- [Work required] Below are the records; copy each line in which "Общински" can be found.
(Beginning of Dataset extract)
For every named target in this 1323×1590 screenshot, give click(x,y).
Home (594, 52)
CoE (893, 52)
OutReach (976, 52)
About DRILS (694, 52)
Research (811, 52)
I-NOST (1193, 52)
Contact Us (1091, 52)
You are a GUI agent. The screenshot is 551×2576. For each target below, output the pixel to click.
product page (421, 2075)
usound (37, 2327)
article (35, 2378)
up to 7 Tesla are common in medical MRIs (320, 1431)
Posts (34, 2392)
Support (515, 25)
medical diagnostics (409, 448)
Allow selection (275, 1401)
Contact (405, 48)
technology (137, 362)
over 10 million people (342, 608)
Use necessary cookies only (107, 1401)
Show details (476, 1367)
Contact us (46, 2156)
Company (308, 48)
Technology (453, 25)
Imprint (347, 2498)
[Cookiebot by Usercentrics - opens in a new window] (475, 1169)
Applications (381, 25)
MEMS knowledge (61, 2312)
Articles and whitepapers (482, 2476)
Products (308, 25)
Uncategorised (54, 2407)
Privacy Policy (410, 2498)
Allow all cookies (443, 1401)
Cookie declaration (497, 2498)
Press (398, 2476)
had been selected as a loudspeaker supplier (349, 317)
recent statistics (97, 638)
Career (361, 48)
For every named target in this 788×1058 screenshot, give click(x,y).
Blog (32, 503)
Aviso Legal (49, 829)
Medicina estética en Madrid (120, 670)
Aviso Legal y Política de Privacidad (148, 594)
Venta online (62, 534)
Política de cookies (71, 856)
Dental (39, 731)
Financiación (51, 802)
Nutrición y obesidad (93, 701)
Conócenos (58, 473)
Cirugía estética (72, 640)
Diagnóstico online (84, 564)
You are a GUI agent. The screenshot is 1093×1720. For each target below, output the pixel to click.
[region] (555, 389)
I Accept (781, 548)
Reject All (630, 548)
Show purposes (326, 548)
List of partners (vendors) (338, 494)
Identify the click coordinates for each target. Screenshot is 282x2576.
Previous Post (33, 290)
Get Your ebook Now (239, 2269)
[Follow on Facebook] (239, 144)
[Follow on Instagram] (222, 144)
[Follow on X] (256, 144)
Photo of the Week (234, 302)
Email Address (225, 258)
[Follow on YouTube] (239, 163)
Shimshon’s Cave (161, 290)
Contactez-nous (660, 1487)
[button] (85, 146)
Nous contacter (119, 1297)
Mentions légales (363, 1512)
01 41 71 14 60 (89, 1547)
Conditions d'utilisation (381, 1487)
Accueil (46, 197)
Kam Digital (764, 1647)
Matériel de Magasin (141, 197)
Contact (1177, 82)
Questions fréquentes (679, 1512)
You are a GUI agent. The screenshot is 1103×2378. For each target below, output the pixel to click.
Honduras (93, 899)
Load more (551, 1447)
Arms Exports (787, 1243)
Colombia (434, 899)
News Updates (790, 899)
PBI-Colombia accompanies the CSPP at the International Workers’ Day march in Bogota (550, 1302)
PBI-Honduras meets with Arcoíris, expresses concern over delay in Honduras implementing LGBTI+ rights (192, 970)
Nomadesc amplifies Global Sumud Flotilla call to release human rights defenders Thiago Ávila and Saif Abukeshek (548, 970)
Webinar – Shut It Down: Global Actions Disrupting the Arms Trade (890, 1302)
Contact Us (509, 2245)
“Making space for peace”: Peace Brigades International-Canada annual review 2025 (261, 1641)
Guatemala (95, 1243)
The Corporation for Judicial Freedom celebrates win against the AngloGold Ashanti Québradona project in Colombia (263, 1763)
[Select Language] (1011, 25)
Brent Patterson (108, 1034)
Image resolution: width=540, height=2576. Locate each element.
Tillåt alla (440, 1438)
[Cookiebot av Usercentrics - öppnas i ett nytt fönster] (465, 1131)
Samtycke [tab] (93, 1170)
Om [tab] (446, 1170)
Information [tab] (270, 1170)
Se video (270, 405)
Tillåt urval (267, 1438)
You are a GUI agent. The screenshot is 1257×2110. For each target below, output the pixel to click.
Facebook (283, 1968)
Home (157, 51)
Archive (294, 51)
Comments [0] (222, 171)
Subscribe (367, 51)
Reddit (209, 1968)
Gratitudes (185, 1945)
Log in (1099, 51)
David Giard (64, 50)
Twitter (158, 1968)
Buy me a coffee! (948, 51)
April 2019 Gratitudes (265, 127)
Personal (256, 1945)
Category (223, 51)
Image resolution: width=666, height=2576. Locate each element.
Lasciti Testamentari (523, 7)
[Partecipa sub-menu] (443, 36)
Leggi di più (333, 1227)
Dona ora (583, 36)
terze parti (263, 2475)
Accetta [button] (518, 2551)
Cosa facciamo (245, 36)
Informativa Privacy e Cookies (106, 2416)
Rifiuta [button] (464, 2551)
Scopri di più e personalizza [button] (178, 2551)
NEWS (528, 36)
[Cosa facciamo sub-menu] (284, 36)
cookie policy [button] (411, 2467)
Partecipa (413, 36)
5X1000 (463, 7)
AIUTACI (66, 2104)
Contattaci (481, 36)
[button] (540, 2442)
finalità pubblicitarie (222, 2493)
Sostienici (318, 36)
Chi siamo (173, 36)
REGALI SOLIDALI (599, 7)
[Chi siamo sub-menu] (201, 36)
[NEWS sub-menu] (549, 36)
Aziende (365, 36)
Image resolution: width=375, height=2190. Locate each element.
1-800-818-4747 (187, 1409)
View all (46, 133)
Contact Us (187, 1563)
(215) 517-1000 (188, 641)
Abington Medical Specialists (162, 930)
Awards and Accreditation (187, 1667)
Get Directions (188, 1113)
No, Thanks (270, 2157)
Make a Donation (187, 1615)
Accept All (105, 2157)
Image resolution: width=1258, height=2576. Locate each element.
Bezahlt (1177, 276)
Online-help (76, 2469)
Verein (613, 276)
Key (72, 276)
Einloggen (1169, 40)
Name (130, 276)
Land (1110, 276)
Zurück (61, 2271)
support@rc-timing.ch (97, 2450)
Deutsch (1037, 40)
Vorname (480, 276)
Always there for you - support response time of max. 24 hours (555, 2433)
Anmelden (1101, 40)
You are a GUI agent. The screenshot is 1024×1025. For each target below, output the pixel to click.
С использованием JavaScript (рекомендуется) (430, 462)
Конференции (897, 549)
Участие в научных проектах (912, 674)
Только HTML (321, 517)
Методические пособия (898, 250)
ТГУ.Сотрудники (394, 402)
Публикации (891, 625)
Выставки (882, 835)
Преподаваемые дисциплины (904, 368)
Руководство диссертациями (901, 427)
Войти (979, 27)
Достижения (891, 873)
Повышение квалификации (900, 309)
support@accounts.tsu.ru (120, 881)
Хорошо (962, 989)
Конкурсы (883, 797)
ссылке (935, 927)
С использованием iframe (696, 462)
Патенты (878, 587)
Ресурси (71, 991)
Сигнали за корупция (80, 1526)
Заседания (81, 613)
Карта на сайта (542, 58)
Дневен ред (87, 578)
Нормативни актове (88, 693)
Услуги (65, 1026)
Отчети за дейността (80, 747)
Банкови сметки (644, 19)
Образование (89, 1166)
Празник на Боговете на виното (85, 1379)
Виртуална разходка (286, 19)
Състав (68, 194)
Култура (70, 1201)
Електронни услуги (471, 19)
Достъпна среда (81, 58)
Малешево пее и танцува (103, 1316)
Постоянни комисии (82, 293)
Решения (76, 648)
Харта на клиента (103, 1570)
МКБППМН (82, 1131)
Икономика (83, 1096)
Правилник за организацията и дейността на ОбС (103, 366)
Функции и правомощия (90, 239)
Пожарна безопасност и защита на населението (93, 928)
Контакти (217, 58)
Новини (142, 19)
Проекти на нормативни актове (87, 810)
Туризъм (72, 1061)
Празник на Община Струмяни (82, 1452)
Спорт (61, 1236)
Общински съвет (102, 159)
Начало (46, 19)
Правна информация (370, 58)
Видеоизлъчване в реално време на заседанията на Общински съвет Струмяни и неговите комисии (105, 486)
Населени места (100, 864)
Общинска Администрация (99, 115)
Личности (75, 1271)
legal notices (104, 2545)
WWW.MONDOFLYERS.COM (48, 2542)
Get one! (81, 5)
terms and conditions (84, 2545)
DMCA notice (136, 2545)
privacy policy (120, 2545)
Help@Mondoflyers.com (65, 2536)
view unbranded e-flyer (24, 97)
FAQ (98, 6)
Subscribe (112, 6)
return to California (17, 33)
(End of Dataset extract)
- [Solution to the exercise]
Общински съвет (102, 159)
Видеоизлъчване в реално време на заседанията на Общински съвет Струмяни и неговите комисии (105, 486)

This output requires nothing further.